Safe as Houses: Banks offer $5 billion to make foreclosure cases go away

Posted Wednesday, June 22, 2011 in Analysis

Safe as Houses: Banks offer $5 billion to make foreclosure cases go away

by Gina Hamilton

AUGUSTA -- The nation's largest banks floated a $5 billion deal to end the continuing probe by all 50 states' attorneys general into lending and loan servicing practices, including the now-infamous 'robosigning' of foreclosure documents.

To their credit, the attorneys general were not impressed by the offer, including Maine's AG Bill Schneider.  In an email exchange, Rep. Roberta Beaver (D-South Berwick) informs him of the offer:

Hi Bill,

Many Mainers across the state have let me know already this morning how infuriated they are when read this article in today's Wall Street Journal article. Banks Float $5 Billion Deal to End Foreclosure Probe - WSJ.com.

Since you are among the state Attorney Generals looking into this situation, I am asking you not accept this minimal amount to relieve the people and states who were terrorized by this egregious technique of making money and that you will convince the other state AG's not to accept this unconscionable offer. Some of the involved banks pay more than three times that amount in bonuses each year. Why are the banks even allowed to negotiate on this deal when they are guilty of extreme wrongdoing against the people of our nation? The banks should not be relieved of any of their responsibility. If anything, they should be charged an excess of the damage they caused, an excess of the $20 billion originally suggested.

We are all here in Augusta to protect the people of our great state. Please help us honor our oaths.

Thank you,

Bobbi Beavers

AG Schneider replied:

Hi, Bobbi!

Thank you very much for your email.  Linda Conti, my Consumer Protection Division Chief, has been helping me to follow this lawsuit closely.  We have not yet seen a proposal from the mortgage servicer defendants that would convince us that it is in the best interests of the people of Maine.  We will continue to be involved in the litigation as it proceeds.

Thanks for reaching out!

Bill

The amount is laughably small; some states and federal officials are demanding at least $20 billion to settle the outstanding claims.

Five of the largest banks were informed last month that they face liabilities of at least $17 billion in civil suits if they do not reach a settlement with aggrieved homeowners and state attorneys general.

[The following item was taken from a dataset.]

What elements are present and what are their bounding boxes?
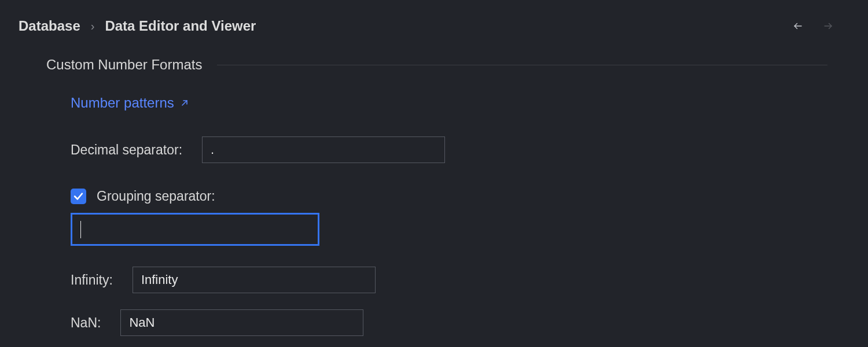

The figure doesn’t cover additional billions of dollars in potential claims from federal agencies such as the Department of Housing and Urban Development and the Justice Department. State and federal officials haven’t proposed a specific comprehensive settlement figure, but last month's discussions represented the first effort to formally quantify potential liability.

Banks have argued that their problems are largely technical and that few if any borrowers have faced wrongful foreclosures. State and federal officials have faulted mortgage companies for not hiring enough staff to provide assistance to millions of borrowers that have fallen behind on their mortgages.